Work to complete = Look through the lines below; wherever the word "Weather" appears, copy that line.

Exercise inputs =
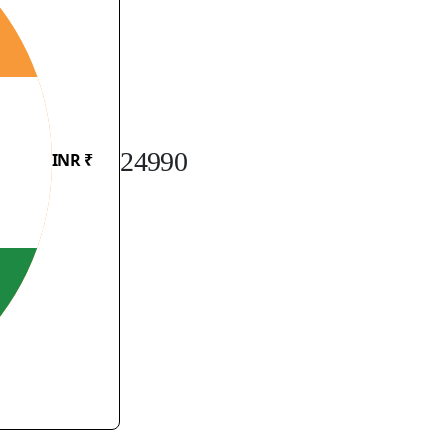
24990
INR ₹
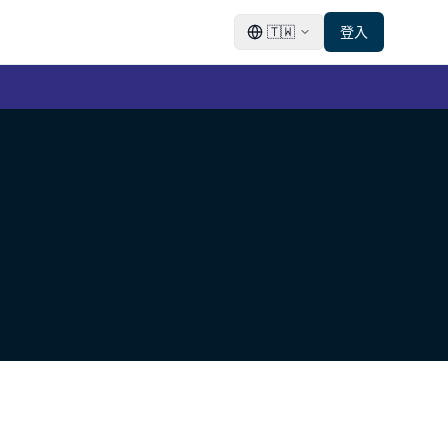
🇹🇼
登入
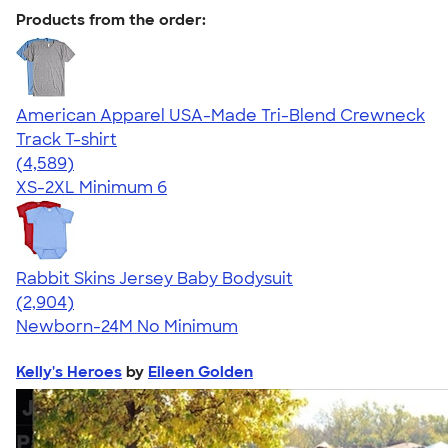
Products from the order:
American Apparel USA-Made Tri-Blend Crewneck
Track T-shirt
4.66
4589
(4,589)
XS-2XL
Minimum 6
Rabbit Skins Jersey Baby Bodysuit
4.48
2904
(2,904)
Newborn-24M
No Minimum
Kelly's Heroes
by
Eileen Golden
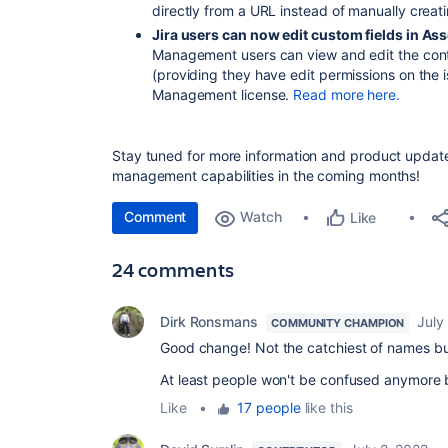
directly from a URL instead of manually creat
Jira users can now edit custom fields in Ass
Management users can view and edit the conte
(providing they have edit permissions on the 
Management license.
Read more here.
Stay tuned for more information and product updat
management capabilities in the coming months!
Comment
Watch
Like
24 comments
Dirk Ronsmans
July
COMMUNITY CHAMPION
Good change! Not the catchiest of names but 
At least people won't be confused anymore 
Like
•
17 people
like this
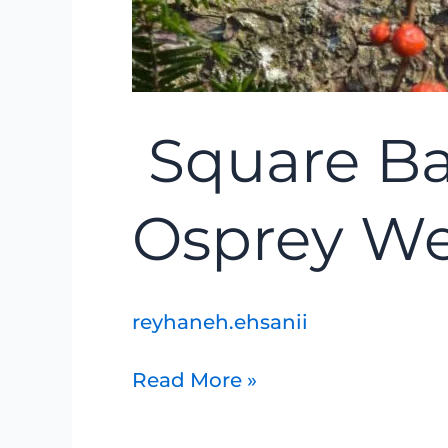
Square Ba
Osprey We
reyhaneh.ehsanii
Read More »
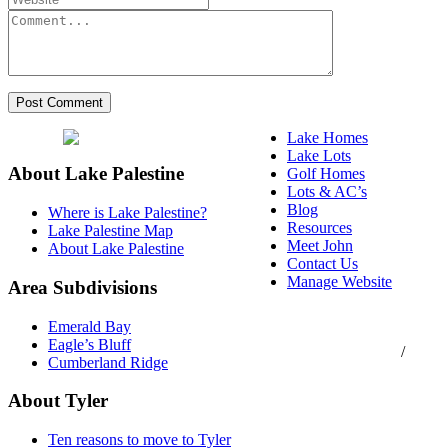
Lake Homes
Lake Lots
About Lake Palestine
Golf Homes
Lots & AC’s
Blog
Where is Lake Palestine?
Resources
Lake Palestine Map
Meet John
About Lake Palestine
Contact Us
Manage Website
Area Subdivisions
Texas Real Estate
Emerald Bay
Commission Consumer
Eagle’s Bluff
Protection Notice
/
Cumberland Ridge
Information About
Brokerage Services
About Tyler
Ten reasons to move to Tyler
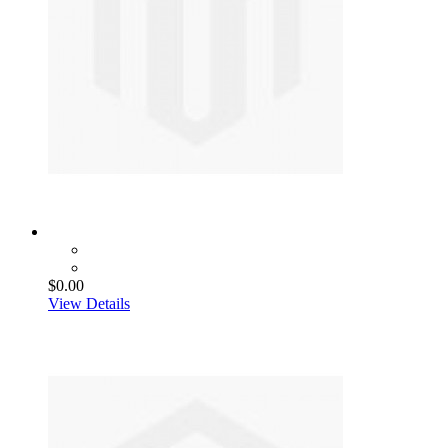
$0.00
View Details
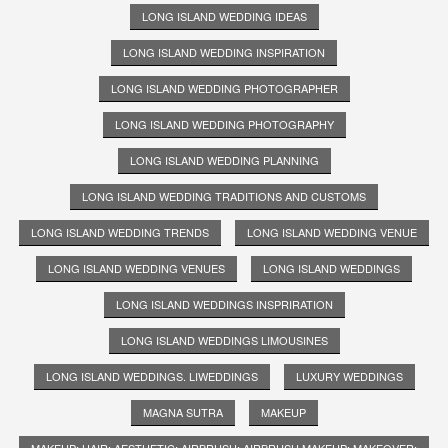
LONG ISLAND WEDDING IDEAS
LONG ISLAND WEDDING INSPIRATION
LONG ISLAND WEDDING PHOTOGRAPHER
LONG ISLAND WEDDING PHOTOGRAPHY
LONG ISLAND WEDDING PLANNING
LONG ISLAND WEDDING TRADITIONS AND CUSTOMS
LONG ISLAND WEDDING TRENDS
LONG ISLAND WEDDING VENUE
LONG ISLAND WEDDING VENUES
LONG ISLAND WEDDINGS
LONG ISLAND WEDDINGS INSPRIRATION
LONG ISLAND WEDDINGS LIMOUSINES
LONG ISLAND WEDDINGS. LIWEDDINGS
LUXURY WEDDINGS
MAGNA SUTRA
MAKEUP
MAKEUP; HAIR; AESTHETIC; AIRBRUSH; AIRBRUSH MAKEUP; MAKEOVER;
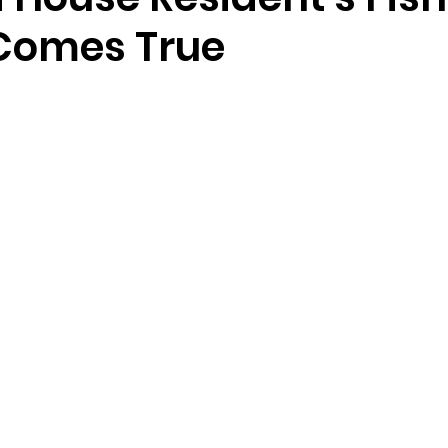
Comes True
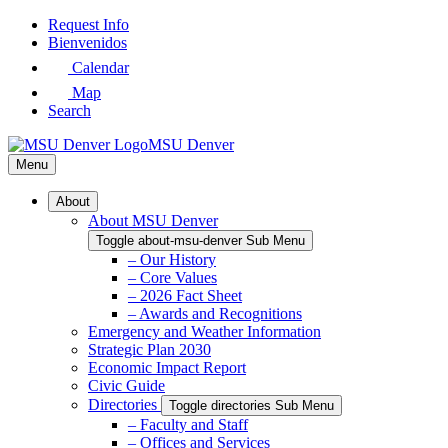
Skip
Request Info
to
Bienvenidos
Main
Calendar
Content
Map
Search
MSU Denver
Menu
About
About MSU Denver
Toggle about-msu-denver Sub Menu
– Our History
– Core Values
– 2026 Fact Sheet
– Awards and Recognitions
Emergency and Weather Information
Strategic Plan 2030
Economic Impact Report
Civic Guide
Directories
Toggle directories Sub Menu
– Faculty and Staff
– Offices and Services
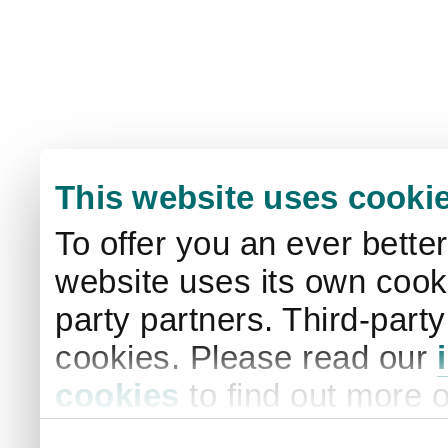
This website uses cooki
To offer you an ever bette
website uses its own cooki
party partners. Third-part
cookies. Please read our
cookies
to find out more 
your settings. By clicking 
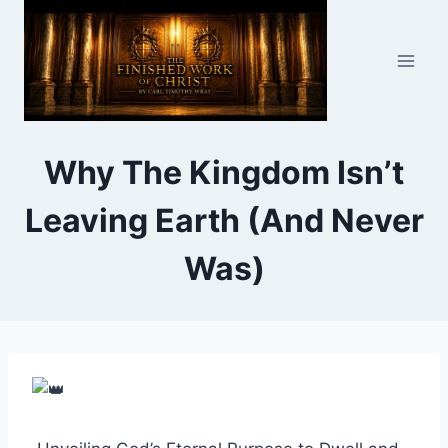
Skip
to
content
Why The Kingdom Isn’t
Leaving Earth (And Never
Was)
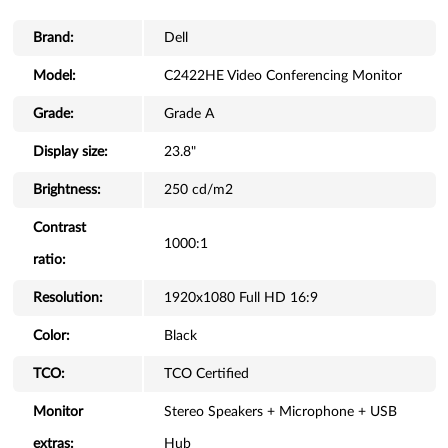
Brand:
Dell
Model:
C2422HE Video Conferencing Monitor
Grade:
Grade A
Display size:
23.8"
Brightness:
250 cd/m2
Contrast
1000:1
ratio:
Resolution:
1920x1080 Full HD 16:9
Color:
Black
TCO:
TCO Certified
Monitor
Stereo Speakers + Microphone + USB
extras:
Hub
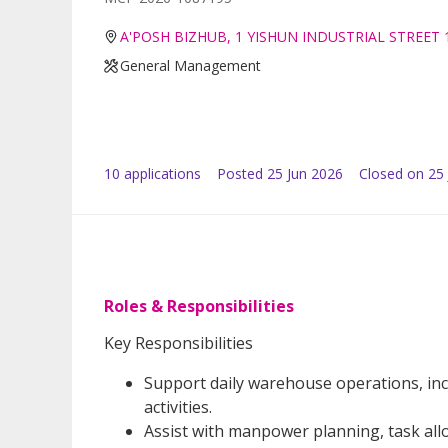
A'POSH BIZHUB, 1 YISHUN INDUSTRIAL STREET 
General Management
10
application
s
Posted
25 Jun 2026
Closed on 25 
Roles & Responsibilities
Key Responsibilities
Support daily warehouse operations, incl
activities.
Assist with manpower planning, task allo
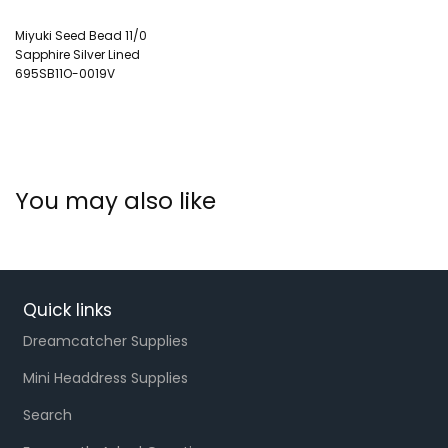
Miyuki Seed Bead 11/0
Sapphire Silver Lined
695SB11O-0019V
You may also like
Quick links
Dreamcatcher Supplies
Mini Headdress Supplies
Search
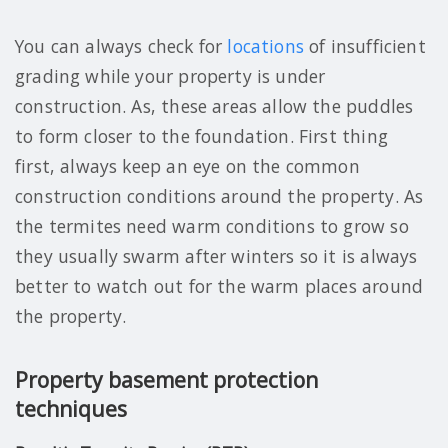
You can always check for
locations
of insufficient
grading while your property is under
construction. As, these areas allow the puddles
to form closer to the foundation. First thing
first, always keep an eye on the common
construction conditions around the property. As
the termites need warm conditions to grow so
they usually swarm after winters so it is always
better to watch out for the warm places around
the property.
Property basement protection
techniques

* * *

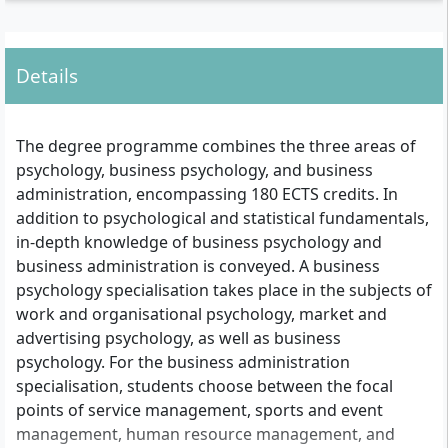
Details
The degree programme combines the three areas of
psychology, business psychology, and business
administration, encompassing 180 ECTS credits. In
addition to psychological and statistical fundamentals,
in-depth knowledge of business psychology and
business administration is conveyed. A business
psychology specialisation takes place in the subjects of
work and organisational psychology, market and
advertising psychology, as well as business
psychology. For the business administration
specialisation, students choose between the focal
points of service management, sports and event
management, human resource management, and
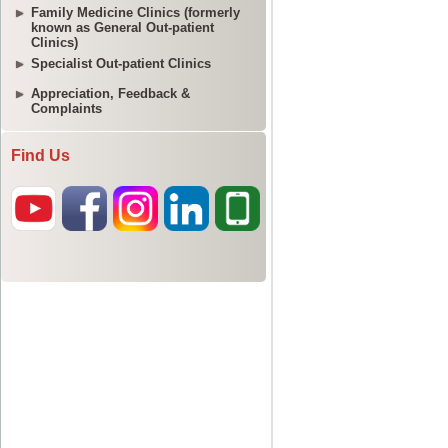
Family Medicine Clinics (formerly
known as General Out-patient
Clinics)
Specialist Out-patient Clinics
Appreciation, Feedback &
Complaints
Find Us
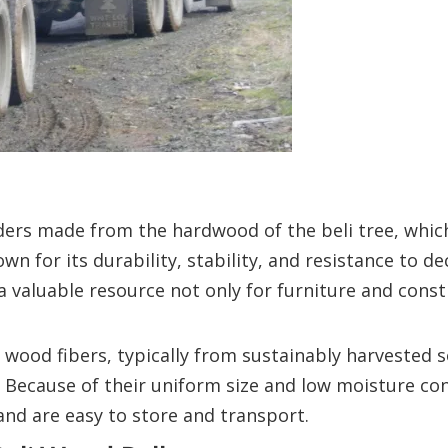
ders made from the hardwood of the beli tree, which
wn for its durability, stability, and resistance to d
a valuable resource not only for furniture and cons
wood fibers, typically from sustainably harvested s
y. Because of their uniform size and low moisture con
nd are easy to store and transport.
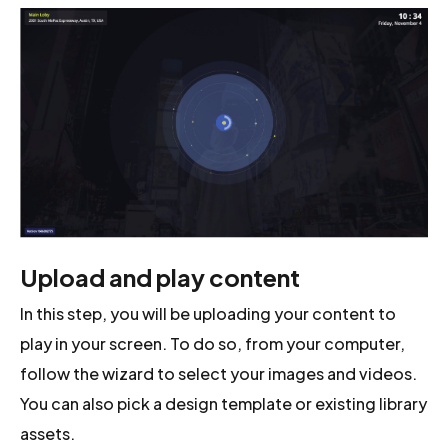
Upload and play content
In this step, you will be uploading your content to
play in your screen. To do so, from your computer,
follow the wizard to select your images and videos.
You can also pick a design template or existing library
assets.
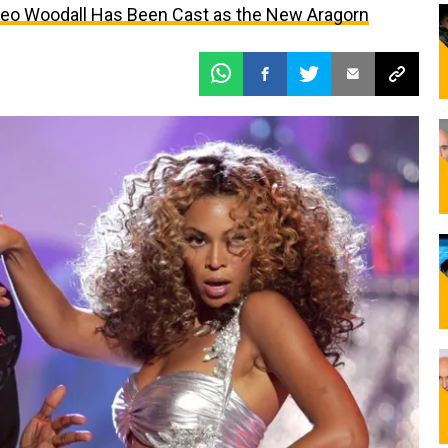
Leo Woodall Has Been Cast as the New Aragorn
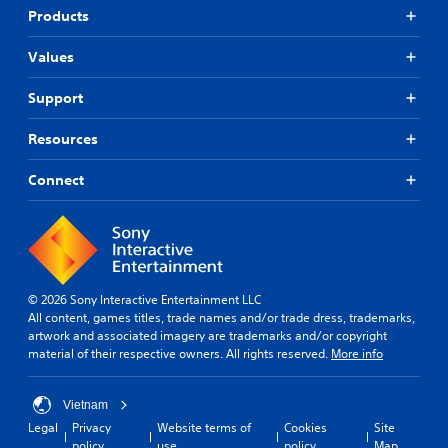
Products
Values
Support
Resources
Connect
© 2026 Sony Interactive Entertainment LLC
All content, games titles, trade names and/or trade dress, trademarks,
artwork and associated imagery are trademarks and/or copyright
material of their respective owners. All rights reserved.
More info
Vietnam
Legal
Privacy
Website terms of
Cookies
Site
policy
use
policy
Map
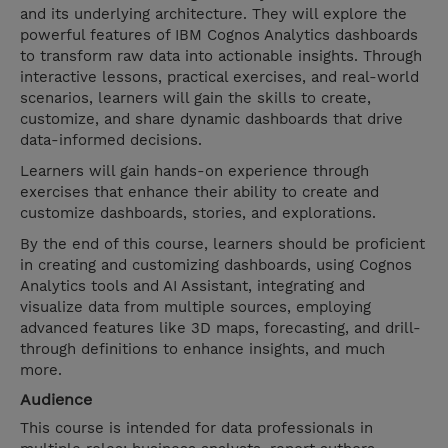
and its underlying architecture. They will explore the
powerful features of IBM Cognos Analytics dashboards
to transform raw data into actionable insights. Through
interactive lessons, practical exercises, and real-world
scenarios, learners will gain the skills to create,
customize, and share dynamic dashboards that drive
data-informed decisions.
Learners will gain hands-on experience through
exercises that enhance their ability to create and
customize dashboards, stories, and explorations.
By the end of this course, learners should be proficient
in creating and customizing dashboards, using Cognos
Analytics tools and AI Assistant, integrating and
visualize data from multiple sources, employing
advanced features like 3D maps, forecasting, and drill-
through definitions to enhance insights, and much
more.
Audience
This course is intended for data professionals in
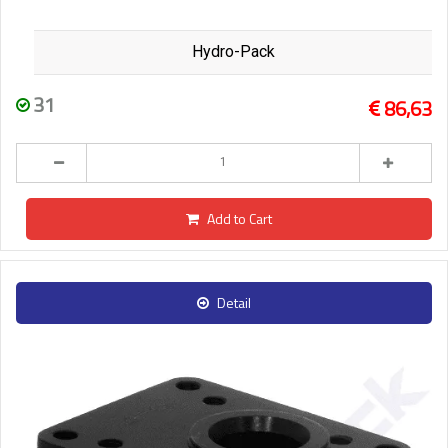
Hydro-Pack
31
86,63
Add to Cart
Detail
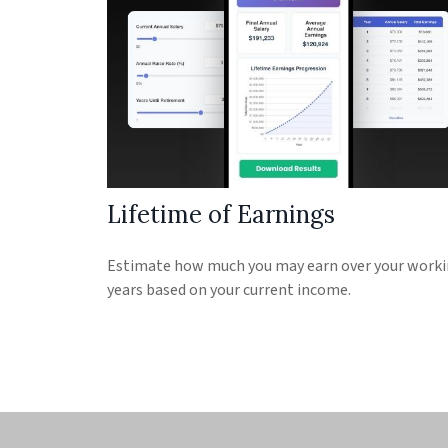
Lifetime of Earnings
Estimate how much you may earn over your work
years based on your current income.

...

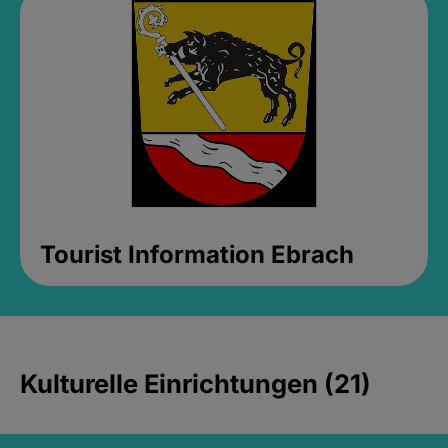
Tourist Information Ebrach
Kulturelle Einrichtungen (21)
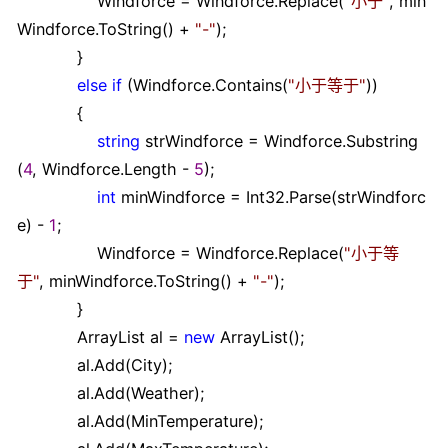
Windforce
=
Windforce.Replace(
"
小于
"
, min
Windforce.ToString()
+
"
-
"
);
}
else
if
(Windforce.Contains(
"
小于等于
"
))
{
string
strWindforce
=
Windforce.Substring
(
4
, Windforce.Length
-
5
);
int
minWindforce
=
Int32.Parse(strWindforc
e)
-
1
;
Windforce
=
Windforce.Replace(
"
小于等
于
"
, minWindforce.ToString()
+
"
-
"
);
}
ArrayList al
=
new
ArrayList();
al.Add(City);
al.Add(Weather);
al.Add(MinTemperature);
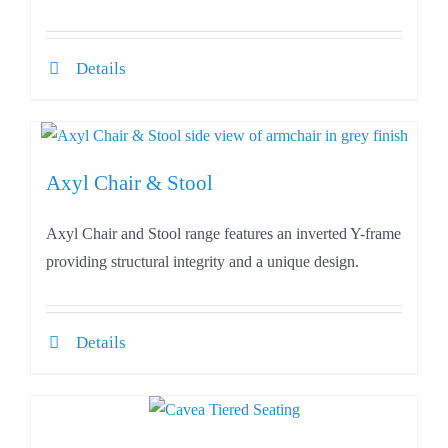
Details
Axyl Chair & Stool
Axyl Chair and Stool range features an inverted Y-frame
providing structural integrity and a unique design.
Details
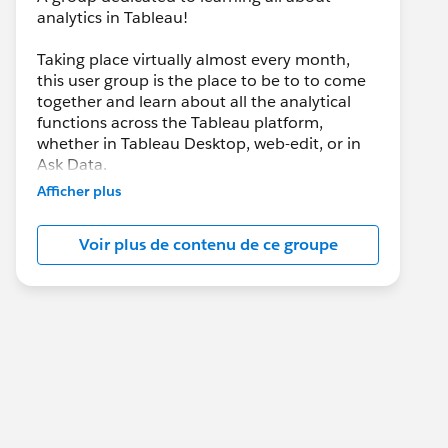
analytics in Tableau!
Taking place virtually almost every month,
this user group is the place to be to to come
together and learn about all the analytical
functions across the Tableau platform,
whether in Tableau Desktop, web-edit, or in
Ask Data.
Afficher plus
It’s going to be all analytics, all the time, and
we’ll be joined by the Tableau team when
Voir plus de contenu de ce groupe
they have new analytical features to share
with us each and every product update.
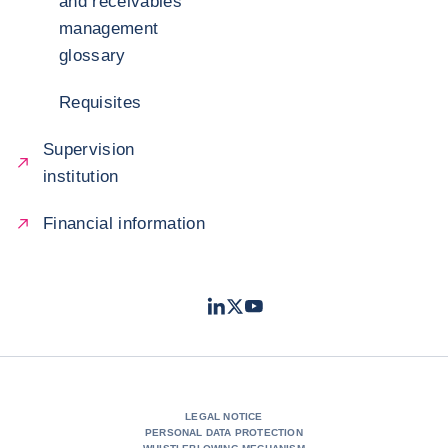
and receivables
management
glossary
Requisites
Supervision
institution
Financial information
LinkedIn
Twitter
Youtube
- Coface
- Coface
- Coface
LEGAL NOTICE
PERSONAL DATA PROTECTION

Solution to this problem =
Emergency and Weather Information
al.Add(Weather);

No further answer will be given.